Other principal investigators with Kohn and Giannobile are Charles Sfeir, Associate Dean for Research and the Director of the Center for Craniofacial Regeneration at the University of Pittsburgh; William Wagner, Director of the McGowan Institute for Regenerative Medicine and a Professor of Surgery, Bioengineering and Chemical Engineering at the University of Pittsburgh; and David Mooney, a professor of Bioengineering at Harvard University and Core Faculty Member at the Wyss Institute. (Giannobile will become dean of the Harvard School of Dental Medicine in September and will remain as a principal investigator with the Resource Center).

The Resource Center includes U-M collaborators from the Medical School, School of Public Health, College of Pharmacy, College of Engineering, the Office of Technology Transfer and the Michigan Institute for Clinical and Health Research, as well as contributors from private companies across the country.

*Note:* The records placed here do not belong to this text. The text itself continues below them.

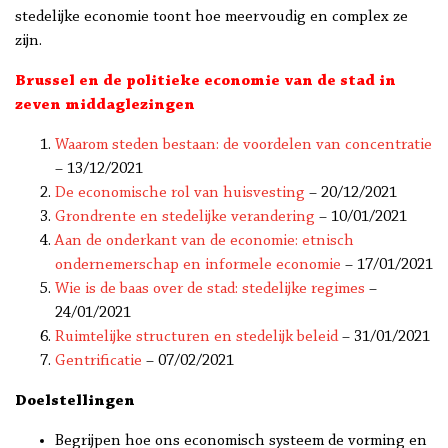
stedelijke economie toont hoe meervoudig en complex ze
zijn.
Brussel en de politieke economie van de stad in
zeven
middaglezingen
Waarom steden bestaan: de voordelen van concentratie
– 13/12/2021
De economische rol van huisvesting
– 20/12/2021
Grondrente en stedelijke verandering
– 10/01/2021
Aan de onderkant van de economie: etnisch
ondernemerschap en informele economie
– 17/01/2021
Wie is de baas over de stad: stedelijke regimes
–
24/01/2021
Ruimtelijke structuren en stedelijk beleid
– 31/01/2021
Gentrificatie
– 07/02/2021
Doelstellingen
Begrijpen hoe ons economisch systeem de vorming en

Mutsumi Yoshida, managing director of the center’s U-M site at the dental school, manages the ITP program, which is the center’s funding mechanism. She coordinates program needs with Patrick Cantini, a program administrator at the University of Pittsburgh’s McGowan Institute.

The Michigan-Pittsburgh-Wyss Regenerative Medicine Resource Center is one of the two national Resource Centers established by the NIDCR in 2017 through its Dental Oral and Craniofacial Tissue Regeneration Consortium (DOCTRC) initiative. The other is the Center for Dental, Oral and Craniofacial Tissue and Organ Regeneration, or C-DOCTOR, a collaboration among several universities in California.